## Problem to solve
Exactly as written and without the pictures, output the entries below.

## Exercise materials
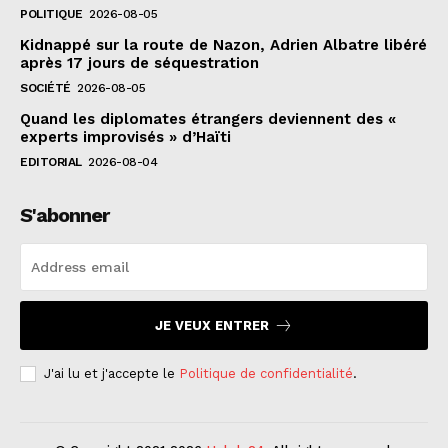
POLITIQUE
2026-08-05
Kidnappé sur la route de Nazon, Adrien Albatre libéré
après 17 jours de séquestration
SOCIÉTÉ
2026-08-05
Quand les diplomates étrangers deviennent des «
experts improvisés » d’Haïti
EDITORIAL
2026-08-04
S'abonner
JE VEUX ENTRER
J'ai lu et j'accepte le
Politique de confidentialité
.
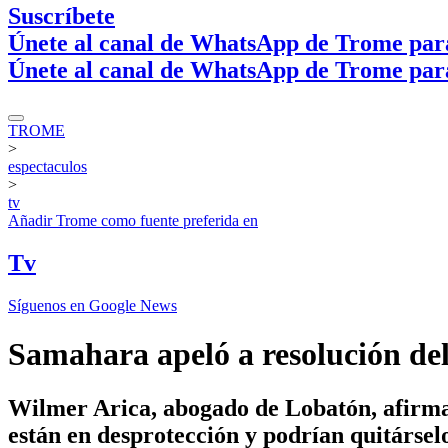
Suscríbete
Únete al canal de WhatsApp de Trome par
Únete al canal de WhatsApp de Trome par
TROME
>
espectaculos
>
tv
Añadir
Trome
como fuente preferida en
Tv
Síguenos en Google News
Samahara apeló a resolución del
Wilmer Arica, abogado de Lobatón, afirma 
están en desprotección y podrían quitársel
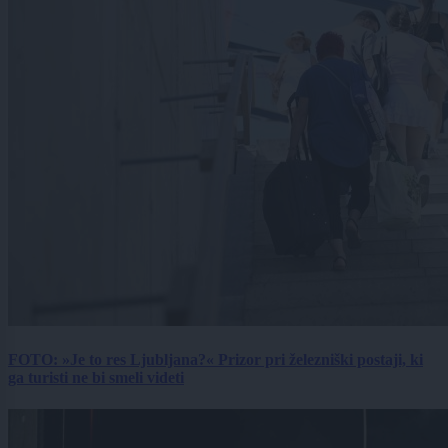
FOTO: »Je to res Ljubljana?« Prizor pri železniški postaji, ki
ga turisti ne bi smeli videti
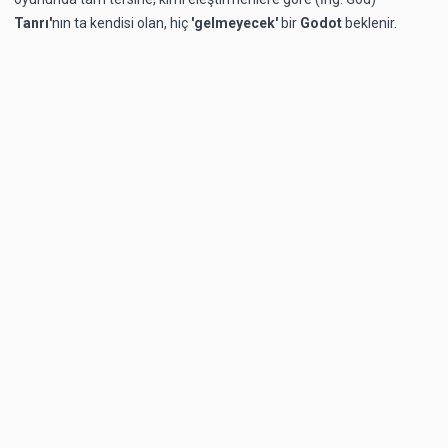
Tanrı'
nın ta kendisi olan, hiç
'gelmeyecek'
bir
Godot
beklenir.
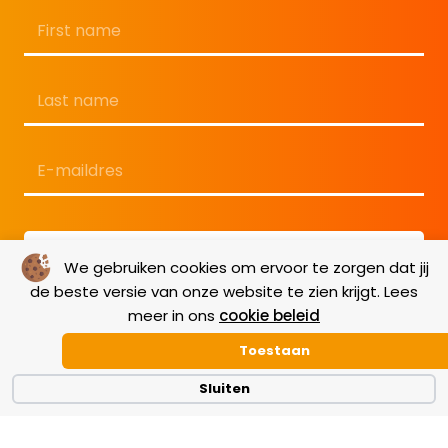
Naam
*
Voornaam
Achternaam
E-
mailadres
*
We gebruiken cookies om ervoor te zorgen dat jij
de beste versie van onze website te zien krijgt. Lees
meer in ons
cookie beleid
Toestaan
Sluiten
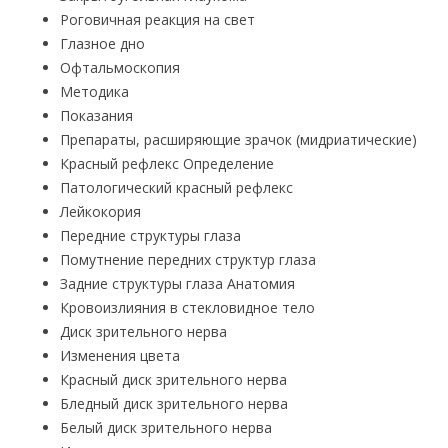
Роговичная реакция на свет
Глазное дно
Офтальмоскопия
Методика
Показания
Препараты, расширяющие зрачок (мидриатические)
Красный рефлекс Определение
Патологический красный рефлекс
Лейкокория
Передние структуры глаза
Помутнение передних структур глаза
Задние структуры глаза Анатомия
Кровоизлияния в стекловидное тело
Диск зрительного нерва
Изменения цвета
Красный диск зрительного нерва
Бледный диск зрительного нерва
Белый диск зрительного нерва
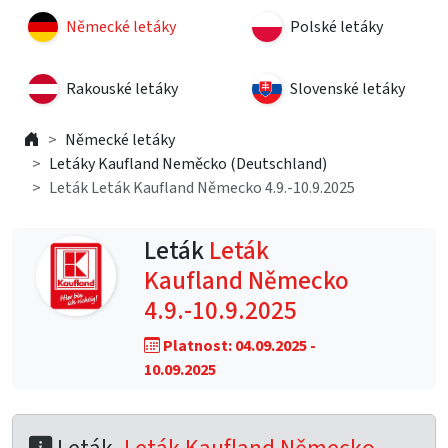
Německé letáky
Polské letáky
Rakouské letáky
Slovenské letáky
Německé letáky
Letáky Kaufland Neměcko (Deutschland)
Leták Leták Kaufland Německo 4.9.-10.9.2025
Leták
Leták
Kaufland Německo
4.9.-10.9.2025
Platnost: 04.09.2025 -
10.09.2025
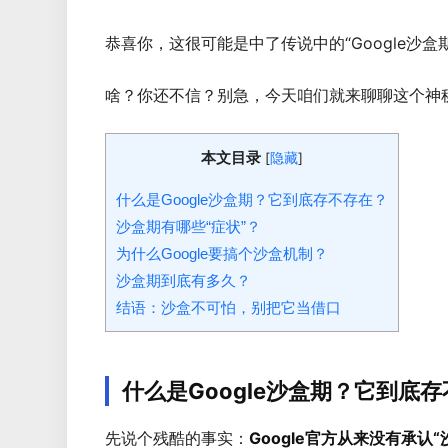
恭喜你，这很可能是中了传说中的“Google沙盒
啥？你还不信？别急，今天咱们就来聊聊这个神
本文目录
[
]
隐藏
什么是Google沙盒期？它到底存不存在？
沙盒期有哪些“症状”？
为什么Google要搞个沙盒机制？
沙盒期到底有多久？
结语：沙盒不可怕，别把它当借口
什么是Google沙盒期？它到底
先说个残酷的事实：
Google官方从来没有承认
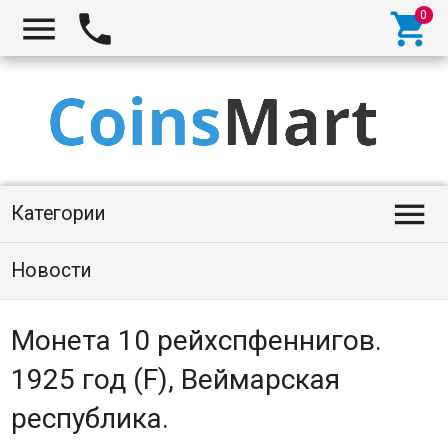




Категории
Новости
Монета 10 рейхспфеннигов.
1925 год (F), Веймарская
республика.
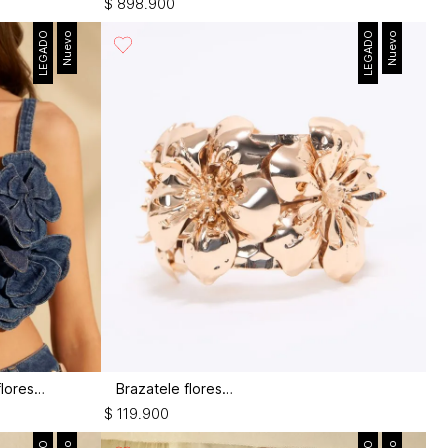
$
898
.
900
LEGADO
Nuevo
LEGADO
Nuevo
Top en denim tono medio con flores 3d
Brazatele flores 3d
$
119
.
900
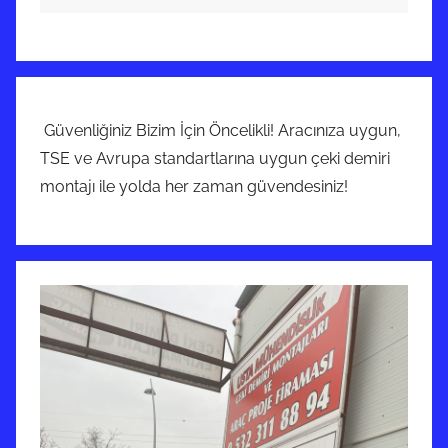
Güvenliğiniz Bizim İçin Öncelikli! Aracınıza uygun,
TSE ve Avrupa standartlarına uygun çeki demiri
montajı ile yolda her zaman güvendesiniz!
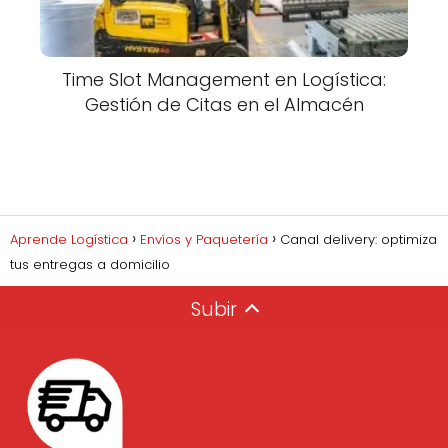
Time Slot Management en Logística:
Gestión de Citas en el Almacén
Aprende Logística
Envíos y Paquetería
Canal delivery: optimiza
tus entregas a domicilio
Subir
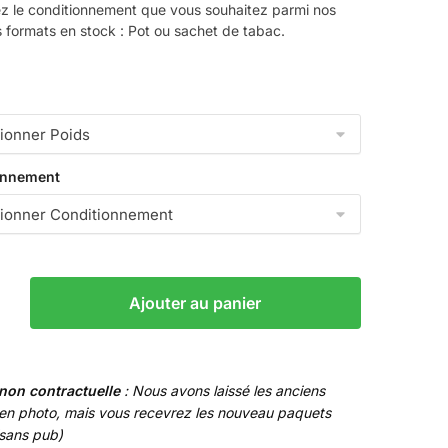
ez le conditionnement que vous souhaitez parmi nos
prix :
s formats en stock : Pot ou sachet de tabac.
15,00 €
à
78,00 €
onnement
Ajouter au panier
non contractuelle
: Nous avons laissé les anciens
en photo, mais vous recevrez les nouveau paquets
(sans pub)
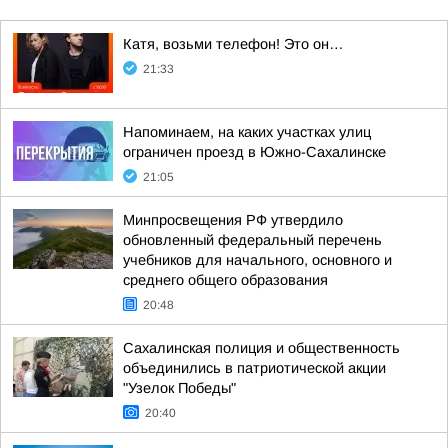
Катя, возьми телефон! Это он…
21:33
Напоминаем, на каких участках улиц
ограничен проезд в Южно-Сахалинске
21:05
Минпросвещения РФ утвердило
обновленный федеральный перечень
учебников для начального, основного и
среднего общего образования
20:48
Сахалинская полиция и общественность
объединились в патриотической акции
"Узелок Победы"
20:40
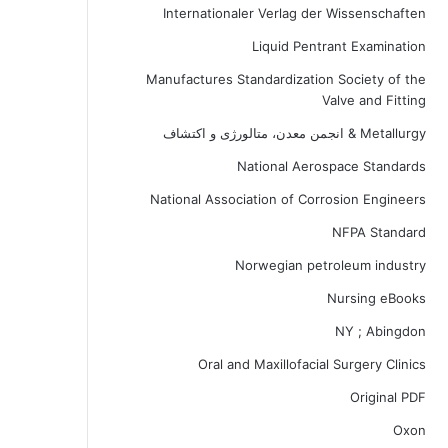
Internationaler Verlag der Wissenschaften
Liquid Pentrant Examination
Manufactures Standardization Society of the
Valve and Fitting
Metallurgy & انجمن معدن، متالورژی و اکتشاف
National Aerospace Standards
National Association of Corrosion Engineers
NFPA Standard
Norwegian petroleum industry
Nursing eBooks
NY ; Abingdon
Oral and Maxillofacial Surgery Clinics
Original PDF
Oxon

## Written response
POLITIQUE
2026-08-05
Kidnappé sur la route de Nazon, Adrien Albatre libéré
après 17 jours de séquestration
SOCIÉTÉ
2026-08-05
Quand les diplomates étrangers deviennent des «
experts improvisés » d’Haïti
EDITORIAL
2026-08-04
S'abonner
JE VEUX ENTRER
J'ai lu et j'accepte le
Politique de confidentialité
.
Suscríbete
Únete al canal de WhatsApp de Trome par
Únete al canal de WhatsApp de Trome par
TROME
>
espectaculos
>
tv
Añadir
Trome
como fuente preferida en
Tv
Síguenos en Google News
Samahara apeló a resolución del
Wilmer Arica, abogado de Lobatón, afirma 
están en desprotección y podrían quitársel
FOTO: »Je to res Ljubljana?« Prizor pri železniški postaji, ki
ga turisti ne bi smeli videti
Tanrı'
nın ta kendisi olan, hiç
'gelmeyecek'
bir
Godot
beklenir.
Naam
*
Voornaam
Achternaam
E-
mailadres
*
We gebruiken cookies om ervoor te zorgen dat jij
de beste versie van onze website te zien krijgt. Lees
meer in ons
cookie beleid
Toestaan
Sluiten
Роговичная реакция на свет
Глазное дно
Офтальмоскопия
Методика
Показания
Препараты, расширяющие зрачок (мидриатические)
Красный рефлекс Определение
Патологический красный рефлекс
Лейкокория
Передние структуры глаза
Помутнение передних структур глаза
Задние структуры глаза Анатомия
Кровоизлияния в стекловидное тело
Диск зрительного нерва
Изменения цвета
Красный диск зрительного нерва
Бледный диск зрительного нерва
Белый диск зрительного нерва
Německé letáky
Polské letáky
Rakouské letáky
Slovenské letáky
Německé letáky
Letáky Kaufland Neměcko (Deutschland)
Leták Leták Kaufland Německo 4.9.-10.9.2025
Leták
Leták
Kaufland Německo
4.9.-10.9.2025
Platnost: 04.09.2025 -
10.09.2025
恭喜你，这很可能是中了传说中的“Google沙盒
啥？你还不信？别急，今天咱们就来聊聊这个神
本文目录
[
]
隐藏
什么是Google沙盒期？它到底存不存在？
沙盒期有哪些“症状”？
为什么Google要搞个沙盒机制？
沙盒期到底有多久？
结语：沙盒不可怕，别把它当借口
什么是Google沙盒期？它到底
先说个残酷的事实：
Google官方从来没有承认




Категории
Новости
Монета 10 рейхспфеннигов.
1925 год (F), Веймарская
республика.
$
898
.
900
LEGADO
Nuevo
LEGADO
Nuevo
Top en denim tono medio con flores 3d
Brazatele flores 3d
$
119
.
900
Güvenliğiniz Bizim İçin Öncelikli! Aracınıza uygun,
TSE ve Avrupa standartlarına uygun çeki demiri
montajı ile yolda her zaman güvendesiniz!
Time Slot Management en Logística:
Gestión de Citas en el Almacén
Aprende Logística
Envíos y Paquetería
Canal delivery: optimiza
tus entregas a domicilio
Subir
ez le conditionnement que vous souhaitez parmi nos
prix :
s formats en stock : Pot ou sachet de tabac.
15,00 €
à
78,00 €
onnement
Ajouter au panier
non contractuelle
: Nous avons laissé les anciens
en photo, mais vous recevrez les nouveau paquets
(sans pub)
Катя, возьми телефон! Это он…
21:33
Напоминаем, на каких участках улиц
ограничен проезд в Южно-Сахалинске
21:05
Минпросвещения РФ утвердило
обновленный федеральный перечень
учебников для начального, основного и
среднего общего образования
20:48
Сахалинская полиция и общественность
объединились в патриотической акции
"Узелок Победы"
20:40
Internationaler Verlag der Wissenschaften
Liquid Pentrant Examination
Manufactures Standardization Society of the
Valve and Fitting
Metallurgy & انجمن معدن، متالورژی و اکتشاف
National Aerospace Standards
National Association of Corrosion Engineers
NFPA Standard
Norwegian petroleum industry
Nursing eBooks
NY ; Abingdon
Oral and Maxillofacial Surgery Clinics
Original PDF
Oxon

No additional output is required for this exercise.